Ainsi, à écouter Navin Ramgoolam et Paul Bérenger, qui sont des dieux vivants pour beaucoup de Mauriciens, on peut déduire que le Premier ministre souhaite avant tout profiter de son mandat jusqu’à la fin (mai 2015) tout en caressant l’opposition dans le sens de la moustache et en lançant le mégaprojet de métro léger, alors que le leader de l’opposition continue, après le vote massif en faveur du mini-amendement, un laborieux strip-tease, pour que le scrutin soit organisé le plus vite possible (il lui vient comme une envie pressante, style Liz Taylor, de se marier une nouvelle fois).
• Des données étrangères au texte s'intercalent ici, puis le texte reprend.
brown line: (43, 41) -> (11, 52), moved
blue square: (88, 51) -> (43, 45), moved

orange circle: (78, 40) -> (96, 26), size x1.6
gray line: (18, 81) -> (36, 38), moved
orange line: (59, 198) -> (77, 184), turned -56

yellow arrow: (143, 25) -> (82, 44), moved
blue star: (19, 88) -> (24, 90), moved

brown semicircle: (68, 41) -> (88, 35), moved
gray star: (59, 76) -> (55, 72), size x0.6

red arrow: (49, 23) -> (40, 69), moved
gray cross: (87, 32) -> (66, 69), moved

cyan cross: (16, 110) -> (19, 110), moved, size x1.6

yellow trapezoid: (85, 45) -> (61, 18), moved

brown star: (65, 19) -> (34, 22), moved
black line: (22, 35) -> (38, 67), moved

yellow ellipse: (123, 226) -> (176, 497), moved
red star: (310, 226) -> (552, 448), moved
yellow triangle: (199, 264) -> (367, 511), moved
Même s’il n’a pas l’air pressé, l’imprévisible Ramgoolam peut user de sa prérogative pour dissoudre l’Assemblée nationale afin de surprendre ses adversaires, sans leur donner le temps de s’organiser, de trouver le financement requis et de susciter une adhésion populaire autour de leur programme. En revanche, Bérenger donne l’impression de surtout vouloir devancer ces nouveaux partis qui veulent réinventer la politique politicienne locale, entre autres, en remplaçant les caissons de camions par les réseaux sociaux.
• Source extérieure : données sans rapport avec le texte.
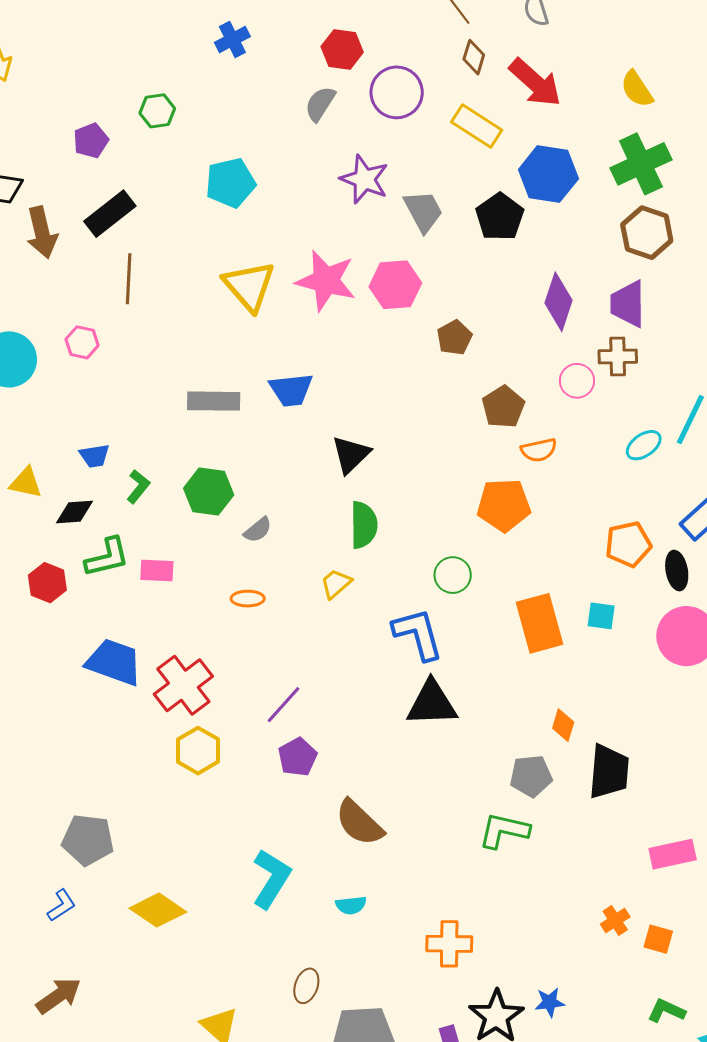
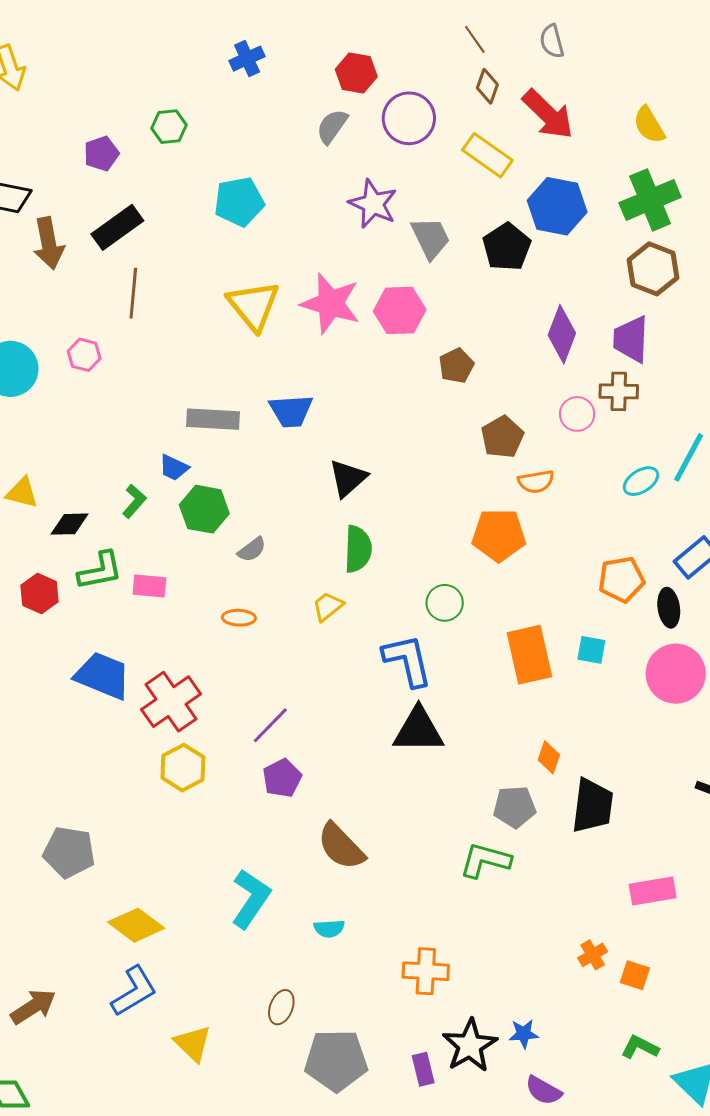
blue trapezoid: (94, 456) -> (174, 468), moved, turned 32
blue L-shape: (61, 905) -> (134, 991), moved, size x1.6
Cela dit, le prochain scrutin, quelle que soit la date choisie par Ramgoolam, sera un digne test du genre «audace ou vérité». Et je me frotte déjà les mains. En votant contre l’amendement qui enlève l’obligation de révéler son appartenance communautaire, Cehl Meeah aura été, à mes yeux, le plus honnête des 67 députés de notre auguste Assemblée. Car contrairement à ses pairs, l’homme de la Plaine-Verte avance sans masques et il se retrouve souvent seul au Parlement, mais remarquez qu’il est loin d’être seul dans la rue pour défendre la Palestine. En revanche, la plupart de nos hommes et femmes politiques du mainstream vont montrer leur vrai visage lors du prochain Nomination Day : vont-ils persister à déclarer leur appartenance ? Il y aura donc deux catégories de candidats admis : ceux qui déclarent leur communauté pour profiter jusqu’au bout du système divide and rule et ceux qui ne déclarent pas, au nom d’un idéal mauricien, et qui auront des chances amoindries d’avoir un siège (malgré tous les efforts de calcul de Sithanen) principalement à cause d’un recensement qui est obsolète. Mais au moins ils ne seront plus rejetés en bloc comme les 104 en 2010.
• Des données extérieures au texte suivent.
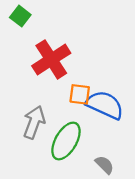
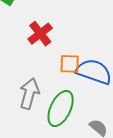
red cross: (51, 59) -> (40, 34), size x0.7

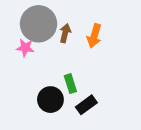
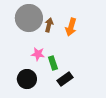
pink star: (25, 48) -> (38, 54), moved
black circle: (50, 100) -> (27, 79), moved

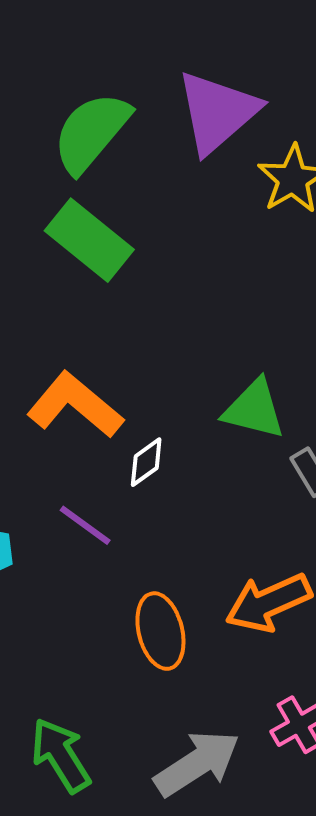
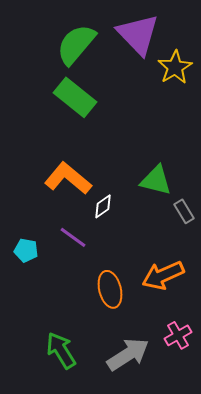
purple triangle: (217, 112) -> (138, 34), turned -33

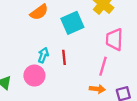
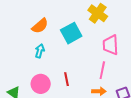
cyan arrow: (43, 55) -> (40, 51), moved
red line: (64, 57) -> (67, 79), moved

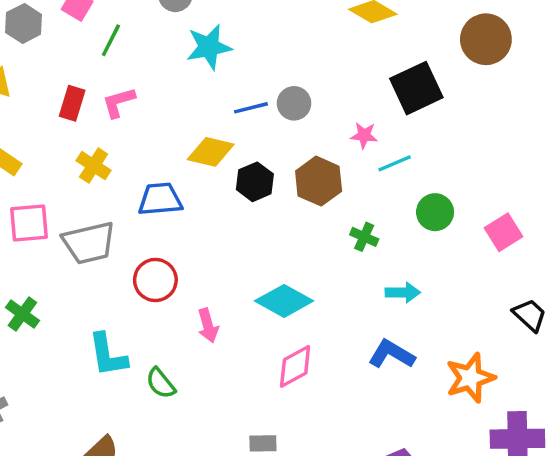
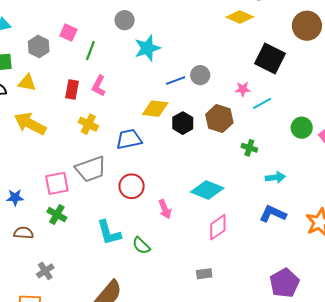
black square: (416, 88) -> (270, 58), turned -32
pink L-shape: (119, 102) -> (99, 86), turned -40
green circle: (435, 212) -> (302, 128), moved
pink square: (29, 223) -> (57, 183), moved

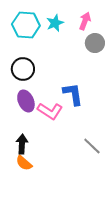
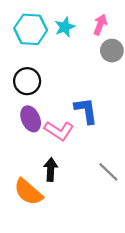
black arrow: (22, 144) -> (51, 170), moved
orange semicircle: (24, 163) -> (28, 192), size x1.5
Après les prestations de nos équilibristes sur la corde raide du Best Loser System, saluons le deuxième rapport de l’Equal Opportunities Commission – qui effectue un travail de déblaiement sur la question de la discrimination politique et ethnique, en faisant avancer la réflexion sur la méritocratie. Réaliste, son président sait qu’il marche sur des oeufs, surtout en marge des prochaines élections. C’est peut-être pour cela qu’il a choisi d’importer de Grande-Bretagne le terme «action positive» (nouveau dans notre jargon) qui est en fait une version plus européenne et censée être moins controversée que la fameuse «discrimination positive» dont on a entendu parler.
En théorie, l’action positive serait moins contraire à l’esprit méritocratique car elle se réfère, en Europe, aux pratiques qui prennent en compte le facteur ethno-racial, par exemple, uniquement lors de la phase initiale de la constitution de l’ensemble des candidats à un poste. La discrimination positive, en revanche, se rattache aux cas où un avantage décisif est octroyé dans la dernière phase du processus décisionnel.
Mais dans la pratique, les deux termes sont quasi-synonymes et peuvent être détournés de leurs objectifs honorables. Un récent rapport sur l’impact de l’action positive souligne que «the introduction of positive action within organisations can produce some negative consequences or backlashes such as negative stereotypes, stigmatisation, lack of proper oversight, dishonest behaviour and malpractice».
Mais au-delà de la terminologie prônée et des risques relatifs à la mise en application de l’action positive dans le contexte mauricien, il nous faudrait, pour dépasser la notion de subjectivité, une base de données actualisée de notre population qui se métisse de plus en plus. Comment faire alors puisque grâce à Rezistanz ek Alternativ et l’ONU, l’on ne peut plus se référer au recensement de 1972 ? Au-delà de l’aspect strictement électoral, l’EOC a le mérite de poser la question autrement. Brian Glover conviendra que débattre de cette question, même s’il est contre l’idée d’un recensement, contribuera, espérons-le, à faire progresser les mentalités mauriciennes.